Here are two rather remarkable anecdotes about the recently created "EMAIL EPRINT" button that allows any would-be user webwide to email a semi-automatic "eprint request" to the author of any eprint in an IR that has been deposited as "Closed Access" rather than "Open Access" to request an individual copy for personal use. (The author need merely click on an "approval" URL in his email message in order to fulfil the request.)

Two recent "accidents," occurring independently at two different institutions, provide dramatic evidence of the potential power of this feature:  The button is intended to tide over researcher usage needs during any embargo interval. As such, it is expected to apply only to a minority of deposits...
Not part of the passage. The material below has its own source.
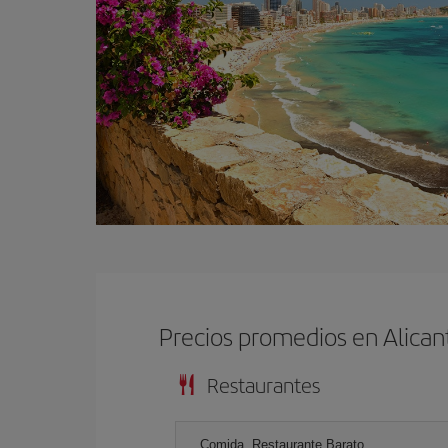
Precios promedios en Alican
Restaurantes
Comida, Restaurante Barato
The two accident-anecdotes come from University of Southampton and Université du Québec à Montréal:
Southampton has many IRs: A departmental IR (Department of Electronics and Computer Science) already has an immediate full-text deposit mandate, but the university-wide IR does not yet have a mandate, so it has many deposits for which only the metadata are accessible, many of them deposited via library mediation rather than by the authors themselves. This will soon change to direct author deposit, but meanwhile, "The Button" was implemented, and the result was such a huge flood of eprint requests that the proxy depositors were overwhelmed and the feature quickly had to be turned off!
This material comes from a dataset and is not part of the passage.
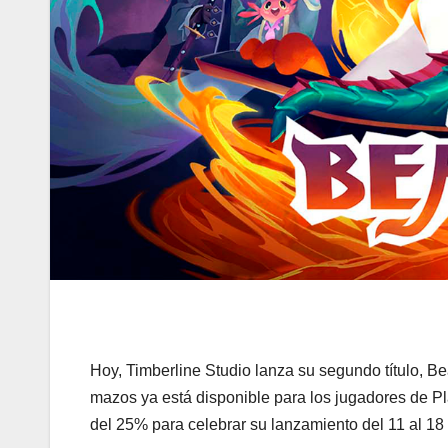
Hoy, Timberline Studio lanza su segundo título, Be
mazos ya está disponible para los jugadores de 
del 25% para celebrar su lanzamiento del 11 al 18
The Button will of course be restored...but the accident was instructive in revealing the nuclear power of the button! ...

Much the same thing happened at UQaM but this time it was while a new IR was still under construction, and its designers were still just testing out its features with dummy demo papers (some of them real!). "The Button" again unleashed an immediate torrent of eprint requests for the bona fide papers, so the feature had to be (tremulously, but temporarily) disabled!

Comment.  I share Stevan's excitement about this evidence.  Where the button is implemented, its use shows levels of unmet demand for access --in these cases, high levels of unmet demand.  The author who receives a request for an email eprint can meet that demand, one click at a time, but will soon see the case for consenting once and for all to make the non-OA eprint OA.  Long-term, it builds the OA corpus and, short-term, makes up for the lack of OA and mitigates the harm of embargoes.